Jeremy Bamber appeal to be heard by Europe

6 June 2013

Essex man Jeremy Bamber has won the right right to appeal to the Grand Chamber of the European Court of Human Rights over whether it is lawful for him to be kept in prison subject to a whole life tariff.

Mr Bamber and two others have won the right to appeal, and their cases will be a test of whether the current law in the UK allowing those who are perceived to be the most dangerous offenders, to be kept in prison for the rest of their lives, however long that should be.  It is understood that the appeal cases will centre on an argument that whole life tariffs breach the European Convention of Human Rights and amount to a breach of Article 3 namely that it amounts to cruel, inhuman and degrading treatment.

The appeals come after European Court Judges ruled in January that it was not "grossly disproportionate" for the most dangerous offenders to be subject to indefinite detention.

Mr Bamber was convicted in 1986 for the murders of his adoptive parents, his sister and her two young children.  Mr Bamber has always maintained his innocence and has submitted appeals to challenge his convictions.

This current appeal however is on a different legal point, but in no way concedes his continuing assertion that he was wrongly convicted.

Currently prisoners subject to a whole life tariff will not be released from prison due to the fact that their offences are deemed to be so serious.  They can only be released by the Justice Secretary if there are deemed to be compassionate grounds.  Mr Bamber challenges the decision made by the Home Secretary at the time of his sentence, who, when imposing a whole life tariff, went beyond what the trial Judge had indicated would be the appropriate tariff. 

Mr Bamber at the age of 51 has so far served 26 years behind bars for the killings.  At trial he maintained that the person responsible for the killings was his sister Sheila Caffell who was schizophrenic, and had killed her parents and twin sons before shooting herself.
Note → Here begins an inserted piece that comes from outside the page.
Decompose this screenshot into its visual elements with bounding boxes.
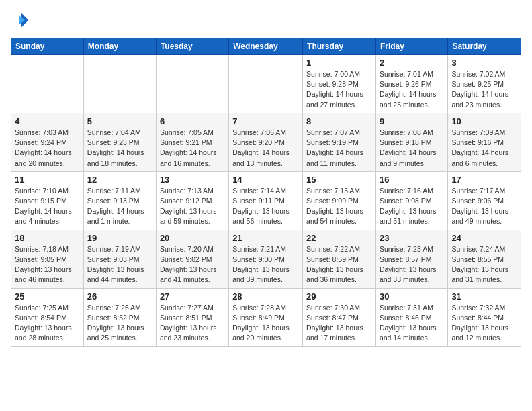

Two other men, Douglas Vinter and Peter Moore make similar applications to the Grand Chamber challenging their own whole life tariffs.  On the previous occasion that the European Court considered these issues in January 2012 the Court held, on a 4 to 3 majority, that there had been no violation of Article 3, however the three dissenting Judges said that it was "necessary to have a suitable review mechanism in place".  It was their view that the lack of any appeal process took away from whole life prisoners "any hope for the future, however tenuous that hope may be". 

Kenneth Clarke, the Justice Secretary, states that the government is strongly opposed to any change of the law and that they will fight the case vigorously to defend the principle of the whole life tariff.

The Court have yet to allocate a hearing date but it is anticipated it will be later this year.